I launched my first channel in late 2020. I was a shy college student who loved gaming commentary and ASMR study streams. My first video was a messy, 14-minute vlog titled "trying to be productive for once lol." It had 7 views. Three of them were from me.
Here’s what I learned in that brutal first year: The gap between your taste and your skill is a canyon.
I wanted to be funny, like the big creators. I wanted smooth transitions, like the video essayists. But my early content was nervous. My audio peaked. My lighting made me look like a hostage. I quit three times. Comparison is the thief of joy, and as
But something kept pulling me back. That something was the realization that "littlesubgirl" wasn't just a username—it was a permission slip to be imperfect.
Key takeaway: Your first 20 videos will probably be bad. That’s not a bug; it’s a feature. You can’t skip the awkward phase. You can only survive it.
For months, I tried to copy what was popular. React videos. Drama commentary. "Watch me grind to Diamond rank." Nothing stuck. I was getting 50–100 views per video, and my sub count was stuck at 412 for eight weeks.
Then, one night, I had a breakdown on stream. For months, I tried to copy what was popular
I was trying to play a competitive shooter while also pretending to be high-energy.
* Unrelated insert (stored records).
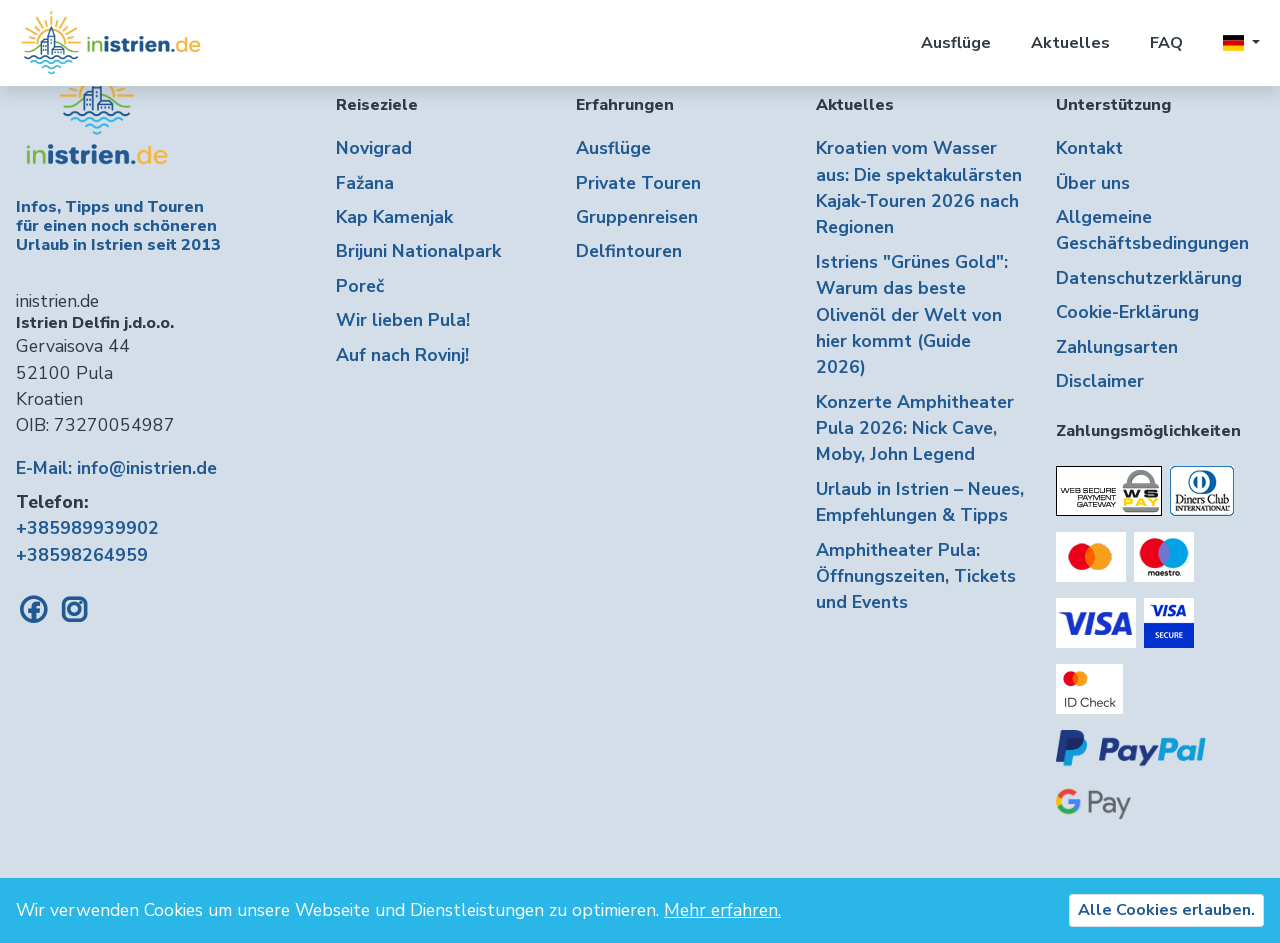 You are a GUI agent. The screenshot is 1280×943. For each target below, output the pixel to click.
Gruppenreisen (637, 217)
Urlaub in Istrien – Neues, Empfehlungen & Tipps (920, 502)
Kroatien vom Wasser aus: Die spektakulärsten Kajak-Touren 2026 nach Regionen (919, 187)
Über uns (1093, 183)
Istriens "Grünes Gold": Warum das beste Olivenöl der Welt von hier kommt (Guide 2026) (912, 315)
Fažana (365, 183)
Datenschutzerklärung (1149, 278)
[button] (1241, 43)
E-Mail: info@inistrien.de (116, 468)
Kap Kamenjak (394, 217)
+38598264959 (82, 555)
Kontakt (1089, 148)
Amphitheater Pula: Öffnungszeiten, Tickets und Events (916, 576)
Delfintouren (629, 251)
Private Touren (638, 183)
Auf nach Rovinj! (402, 355)
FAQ (1166, 43)
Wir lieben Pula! (403, 320)
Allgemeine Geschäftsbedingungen (1152, 230)
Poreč (360, 286)
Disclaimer (1100, 381)
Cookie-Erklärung (1127, 312)
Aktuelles (1070, 43)
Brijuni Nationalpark (418, 251)
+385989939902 (87, 528)
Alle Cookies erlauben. (1166, 910)
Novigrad (374, 148)
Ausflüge (956, 43)
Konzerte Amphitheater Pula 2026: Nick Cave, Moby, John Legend (915, 428)
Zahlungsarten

I failed. Miserably. I died 14 times in a row, started laughing-crying, and just… talked. I talked about how overwhelmed I felt. About how my video content creator career was making me anxious. About how I missed just watching videos instead of making them.
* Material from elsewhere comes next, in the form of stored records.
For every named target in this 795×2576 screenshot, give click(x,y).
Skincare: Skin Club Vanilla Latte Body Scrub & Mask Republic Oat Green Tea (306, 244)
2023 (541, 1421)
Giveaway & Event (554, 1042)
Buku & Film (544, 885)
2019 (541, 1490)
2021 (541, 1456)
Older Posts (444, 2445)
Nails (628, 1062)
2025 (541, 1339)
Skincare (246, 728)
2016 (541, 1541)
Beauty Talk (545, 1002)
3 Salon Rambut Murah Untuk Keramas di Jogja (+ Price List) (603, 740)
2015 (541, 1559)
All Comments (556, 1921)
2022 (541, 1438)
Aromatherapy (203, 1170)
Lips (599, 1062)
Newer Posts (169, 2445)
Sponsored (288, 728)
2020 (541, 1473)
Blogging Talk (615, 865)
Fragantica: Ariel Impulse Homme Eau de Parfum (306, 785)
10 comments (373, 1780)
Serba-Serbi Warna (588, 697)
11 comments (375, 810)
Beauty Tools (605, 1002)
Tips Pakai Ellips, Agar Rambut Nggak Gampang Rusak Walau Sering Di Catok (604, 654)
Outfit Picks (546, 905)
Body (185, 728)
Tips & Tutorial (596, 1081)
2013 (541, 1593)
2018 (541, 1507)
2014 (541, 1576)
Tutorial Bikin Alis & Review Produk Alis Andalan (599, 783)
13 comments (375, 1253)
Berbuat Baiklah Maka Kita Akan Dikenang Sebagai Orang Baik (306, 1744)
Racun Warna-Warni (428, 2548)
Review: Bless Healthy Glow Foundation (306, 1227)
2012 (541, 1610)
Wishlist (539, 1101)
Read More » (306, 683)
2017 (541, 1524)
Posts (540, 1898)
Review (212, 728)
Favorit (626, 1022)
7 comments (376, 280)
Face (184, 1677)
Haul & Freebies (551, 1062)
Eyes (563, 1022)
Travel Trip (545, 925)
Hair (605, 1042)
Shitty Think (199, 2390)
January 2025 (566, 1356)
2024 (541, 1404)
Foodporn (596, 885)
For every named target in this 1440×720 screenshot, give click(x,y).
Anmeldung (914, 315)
That clipped moment got 45,000 views on TikTok overnight.
The comments were wild: "Finally, someone real." "This is the comfort content I didn't know I needed." "littlesubgirl just became my main character."
That was my lightbulb moment. I stopped trying to be a "gaming pro" or a "drama channel." Instead, I became a low-stakes comfort creator. My formula became:
The algorithm didn't love me immediately. But my community? They found me. And they stayed.
Key takeaway: Don't ask, "What's popular?" Ask, "What can only I make?" Your weird, specific, slightly broken angle is your actual competitive advantage.